[[ EXTRACTED INFORMATION open ]]
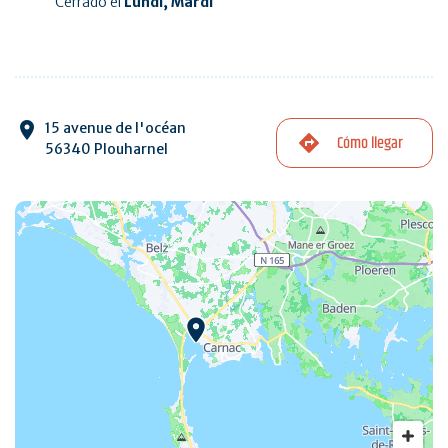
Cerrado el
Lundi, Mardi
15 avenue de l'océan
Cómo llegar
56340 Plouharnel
[[ EXTRACTED INFORMATION closed ]]
[[ EXTRACTED INFORMATION open ]]
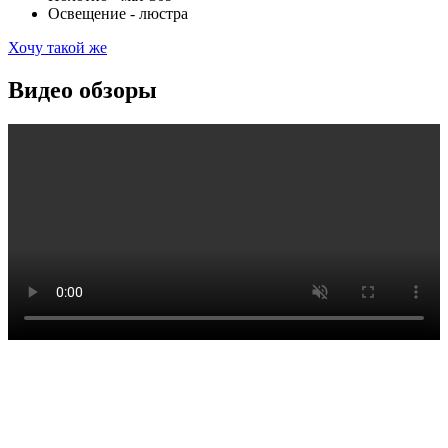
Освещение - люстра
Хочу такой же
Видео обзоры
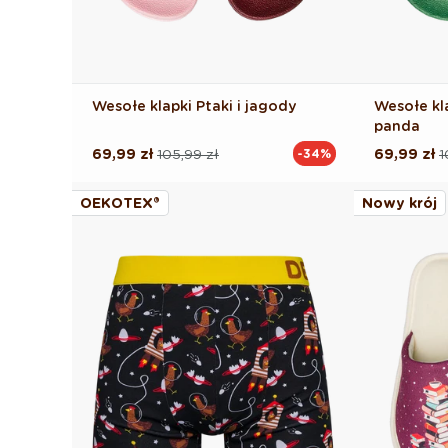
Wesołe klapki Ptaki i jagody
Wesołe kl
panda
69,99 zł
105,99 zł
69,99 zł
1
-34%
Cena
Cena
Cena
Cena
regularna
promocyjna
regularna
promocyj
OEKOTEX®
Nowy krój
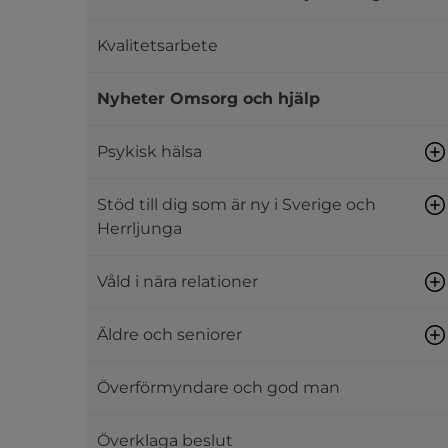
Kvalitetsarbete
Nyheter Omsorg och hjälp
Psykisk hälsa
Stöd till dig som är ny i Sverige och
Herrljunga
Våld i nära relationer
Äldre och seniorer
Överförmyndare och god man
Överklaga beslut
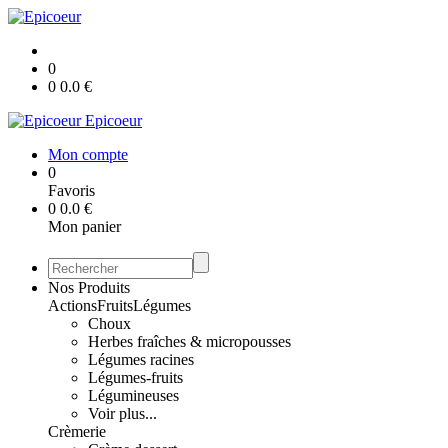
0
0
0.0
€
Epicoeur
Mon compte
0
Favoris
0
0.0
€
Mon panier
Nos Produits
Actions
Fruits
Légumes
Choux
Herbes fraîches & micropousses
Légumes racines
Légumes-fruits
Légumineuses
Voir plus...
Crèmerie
[[ EXTRACTED INFORMATION closed ]]
[[ EXTRACTED INFORMATION open ]]
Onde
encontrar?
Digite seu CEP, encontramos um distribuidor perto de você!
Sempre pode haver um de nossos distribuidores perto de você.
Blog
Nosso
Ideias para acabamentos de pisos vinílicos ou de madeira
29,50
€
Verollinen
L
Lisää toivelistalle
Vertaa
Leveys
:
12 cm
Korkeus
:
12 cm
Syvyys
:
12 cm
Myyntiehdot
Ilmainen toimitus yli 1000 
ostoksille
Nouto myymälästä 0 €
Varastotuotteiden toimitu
[[ EXTRACTED INFORMATION closed ]]
Show, from the entries above, every line that includes the string "Légumes".

**WRITTEN SOLUTION**
Légumes
Légumes racines
Légumes-fruits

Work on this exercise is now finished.